- [Work to complete]
Here are some records; quote them exactly, leaving out the pictures.
Start of Available data
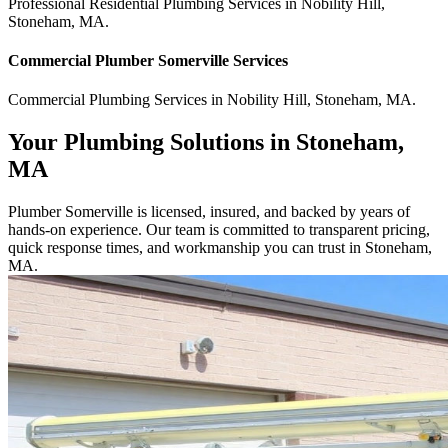
Professional Residential
Plumbing Services
in
Nobility Hill
,
Stoneham
,
MA
.
Commercial
Plumber Somerville
Services
Commercial
Plumbing Services
in
Nobility Hill
,
Stoneham
,
MA
.
Your Plumbing Solutions in Stoneham,
MA
Plumber Somerville is licensed, insured, and backed by years of
hands-on experience. Our team is committed to transparent pricing,
quick response times, and workmanship you can trust in Stoneham,
MA.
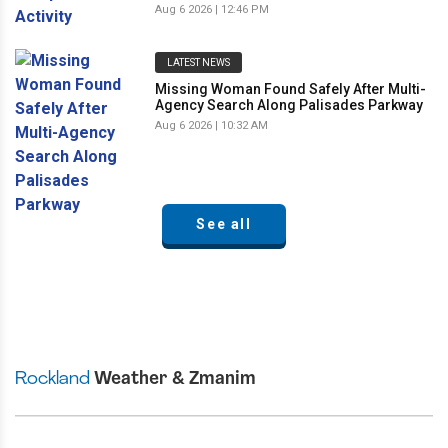
Aug 6 2026 | 12:46 PM
LATEST NEWS
Missing Woman Found Safely After Multi-
Agency Search Along Palisades Parkway
Aug 6 2026 | 10:32 AM
See all
Rockland
Weather & Zmanim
End of Available data
- [Response area]
Professional Residential
Plumbing Services
in
Nobility Hill
,
Stoneham
,
MA
.
Commercial
Plumber Somerville
Services
Commercial
Plumbing Services
in
Nobility Hill
,
Stoneham
,
MA
.
Your Plumbing Solutions in Stoneham,
MA
Plumber Somerville is licensed, insured, and backed by years of
hands-on experience. Our team is committed to transparent pricing,
quick response times, and workmanship you can trust in Stoneham,
MA.
Aug 6 2026 | 12:46 PM
LATEST NEWS
Missing Woman Found Safely After Multi-
Agency Search Along Palisades Parkway
Aug 6 2026 | 10:32 AM
See all
Rockland
Weather & Zmanim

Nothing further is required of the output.